So many things shape and influence culture and such simplistic ideas as ‘structure shapes culture’ (Hopkins) could only be thought up by Safety. As usual, the opposite is the case (Lotman).
Of course, you won’t find anything about Linguistics in the Safety curriculum. This is why it is so easy for Safety to speak nonsense to people:
I asked a recent group studying culture to list what they perceive as the 10 most common safety beliefs (https://safetyrisk.net/safety-beliefs-as-cultural-indicators/). Just from this sample we note the connection between language and belief. Many of these beliefs and associated language operate as cultural memes (https://safetyrisk.net/culture-silences-in-safety-memes/). And at no time are assumptions and methodology articulated or disclosed. This is also a common cultural attribute of safety.
It is really quite straight forward. How can you preach zero to fallible people?
It is such a simple question and yet Safety has no answer, neither does it ever articulate the philosophy/ideology behind such belief. Similarly, other simplistic memes like: ‘safety is a choice you make’ and, ‘all accidents are preventable’. Both statements are complete nonsense and hide an ideology that fuels brutalism.
It really is quite straight forward. Just keep repeating to a child the word ‘loser’ and see what happens. Just repeatedly call a group ‘hoons’ or ‘bogans’ and see what happens. Just keep repeating the language ‘Psychosocial hazards’ and see what you get.

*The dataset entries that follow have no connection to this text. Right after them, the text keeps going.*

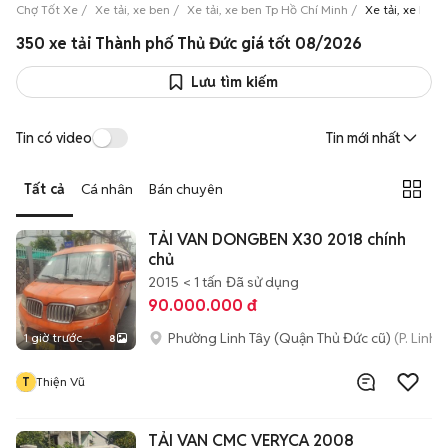
Chợ Tốt Xe
Xe tải, xe ben
Xe tải, xe ben Tp Hồ Chí Minh
Xe tải, xe ben
350 xe tải Thành phố Thủ Đức giá tốt 08/2026
Lưu tìm kiếm
Tin có video
Tin mới nhất
Tất cả
Cá nhân
Bán chuyên
TẢI VAN DONGBEN X30 2018 chính
chủ
2015
< 1 tấn
Đã sử dụng
90.000.000 đ
Phường Linh Tây (Quận Thủ Đức cũ)
(P. Linh
1 giờ trước
8
T
Thiện Vũ
TẢI VAN CMC VERYCA 2008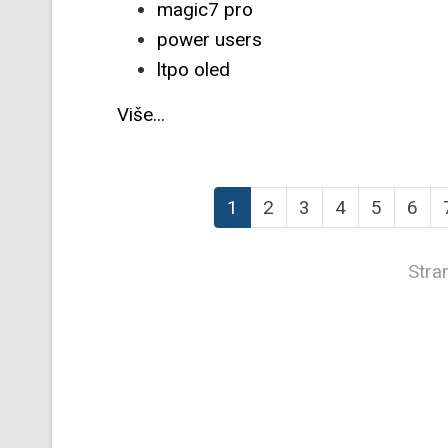
magic7 pro
power users
ltpo oled
Više...
1
2
3
4
5
6
Stra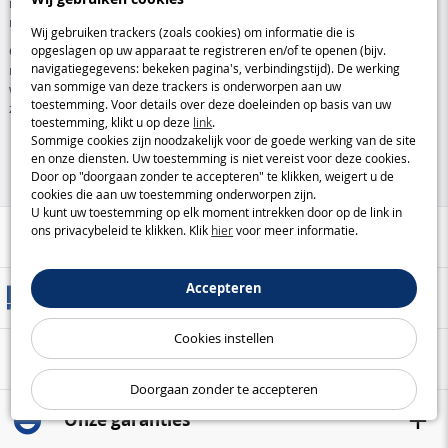
modellen voor beginners, evenals meer geavanceerde drones, uitgerust
met camera's en voorzien van talrijke geavanceerde functies.
Wij gebruiken trackers (zoals cookies) om informatie die is
Of het nu is voor het
plezier van het vliegen
of om luchtfoto's te
opgeslagen op uw apparaat te registreren en/of te openen (bijv.
navigatiegegevens: bekeken pagina's, verbindingstijd). De werking
maken, deze drones bieden een
verrijkende ervaring
die
van sommige van deze trackers is onderworpen aan uw
wendbaarheid, technologie en vermaak voor alle niveaus combineert,
toestemming. Voor details over deze doeleinden op basis van uw
zowel binnen als buiten.
toestemming, klikt u op deze
link
.
Sommige cookies zijn noodzakelijk voor de goede werking van de site
en onze diensten. Uw toestemming is niet vereist voor deze cookies.
Door op "doorgaan zonder te accepteren" te klikken, weigert u de
cookies die aan uw toestemming onderworpen zijn.
U kunt uw toestemming op elk moment intrekken door op de link in
ons privacybeleid te klikken. Klik
hier
voor meer informatie.
Hulp / Contact
Accepteren
Leveringsmethoden
Cookies instellen
Veilige betaling
Doorgaan zonder te accepteren
Onze garanties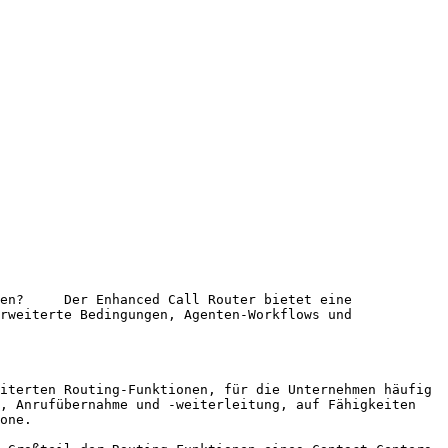
rweiterte Bedingungen, Agenten-Workflows und 
, Anrufübernahme und -weiterleitung, auf Fähigkeiten 
one.
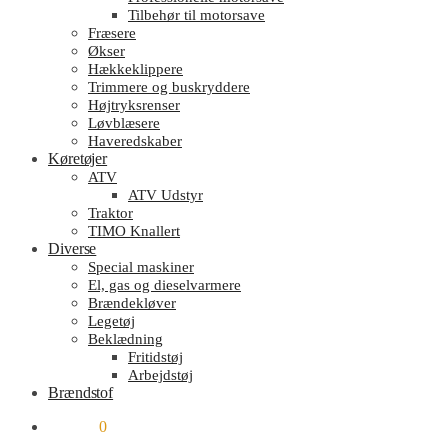
Tilbehør til motorsave
Fræsere
Økser
Hækkeklippere
Trimmere og buskryddere
Højtryksrenser
Løvblæsere
Haveredskaber
Køretøjer
ATV
ATV Udstyr
Traktor
TIMO Knallert
Diverse
Special maskiner
El, gas og dieselvarmere
Brændekløver
Legetøj
Beklædning
Fritidstøj
Arbejdstøj
Brændstof
kr.
0.00
0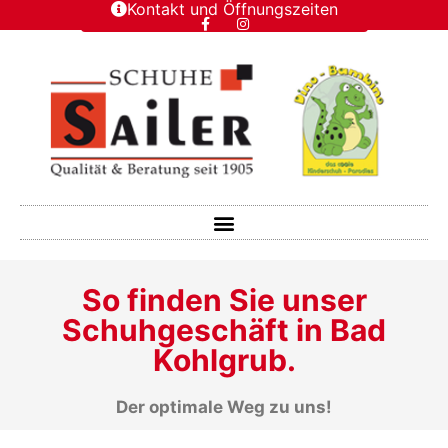
Kontakt und Öffnungszeiten
So finden Sie unser
Schuhgeschäft in Bad
Kohlgrub.
Der optimale Weg zu uns!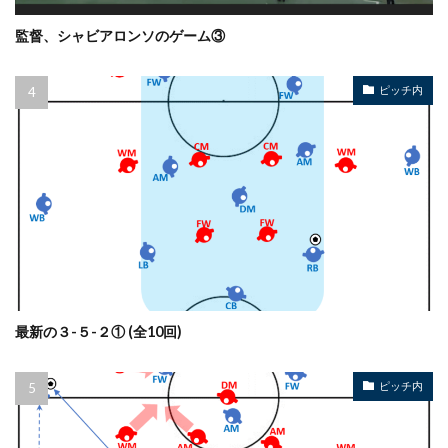
監督、シャビアロンソのゲーム③
ピッチ内
最新の３-５-２① (全10回)
ピッチ内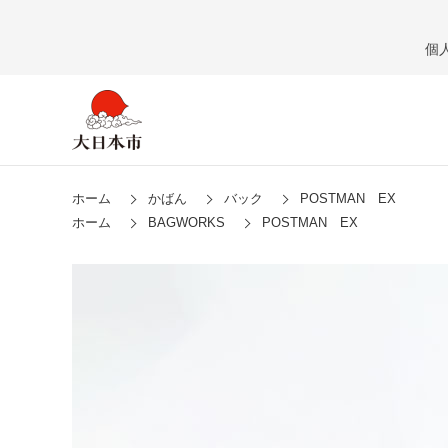
個
ホーム
かばん
バック
POSTMAN EX
ホーム
BAGWORKS
POSTMAN EX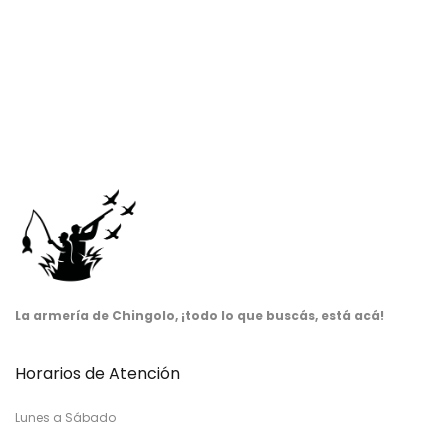
La armería de Chingolo, ¡todo lo que buscás, está acá!
Horarios de Atención
Lunes a Sábado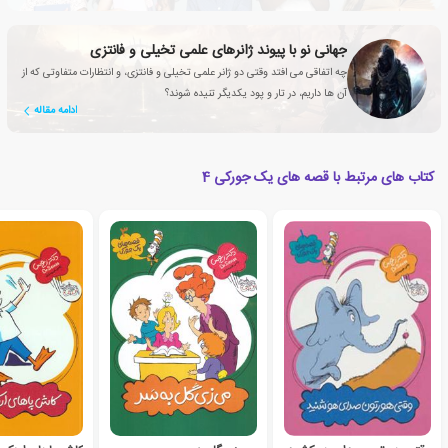
جهانی نو با پیوند ژانرهای علمی تخیلی و فانتزی
چه اتفاقی می افتد وقتی دو ژانر علمی تخیلی و فانتزی، و انتظارات متفاوتی که از
آن ها داریم، در تار و پود یکدیگر تنیده شوند؟
ادامه مقاله
کتاب های مرتبط با قصه های یک جورکی 4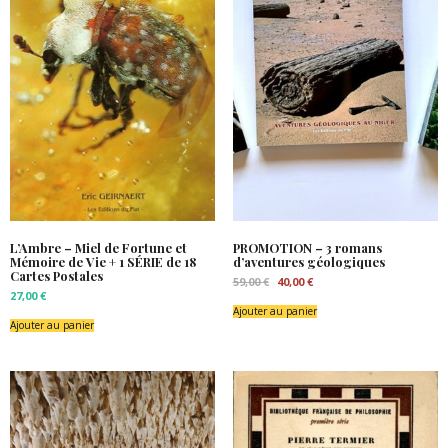
L’Ambre – Miel de Fortune et
PROMOTION – 3 romans
Mémoire de Vie + 1 SÉRIE de 18
d’aventures géologiques
Cartes Postales
Le
Le
59,00
€
40,00
€
prix
prix
27,00
€
initial
actuel
Ajouter au panier
était :
est :
Ajouter au panier
59,00 €.
40,00 €.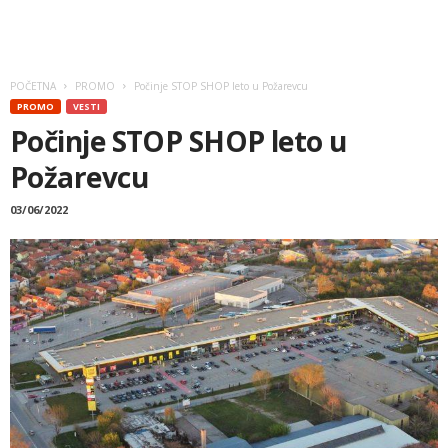
POČETNA
PROMO
Počinje STOP SHOP leto u Požarevcu
PROMO
VESTI
Počinje STOP SHOP leto u
Požarevcu
03/06/2022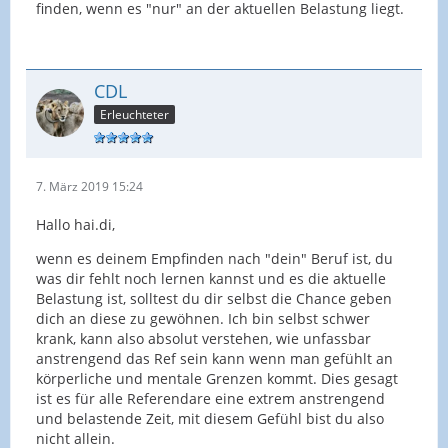
finden, wenn es "nur" an der aktuellen Belastung liegt.
CDL
Erleuchteter
7. März 2019 15:24
Hallo hai.di,
wenn es deinem Empfinden nach "dein" Beruf ist, du
was dir fehlt noch lernen kannst und es die aktuelle
Belastung ist, solltest du dir selbst die Chance geben
dich an diese zu gewöhnen. Ich bin selbst schwer
krank, kann also absolut verstehen, wie unfassbar
anstrengend das Ref sein kann wenn man gefühlt an
körperliche und mentale Grenzen kommt. Dies gesagt
ist es für alle Referendare eine extrem anstrengend
und belastende Zeit, mit diesem Gefühl bist du also
nicht allein.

Language changes us and the world. Here is some research on the matter:
One of the best books any person in safety could read is Metaphors We Live By (Lakoff and Johnson) Indeed, such a text ought to be the foundation for learning in safety.
We know from all the research into the development of language that language is acquired through gesture, symbol, para-linguistics and embodiment. The acquisition of language is NOT a brain-computer thing but rather a whole-of-body thing (https://www.researchgate.net/publication/311436117_The_embodied_development_of_language). Therefore, the shaping of culture primarily comes through para-linguistics.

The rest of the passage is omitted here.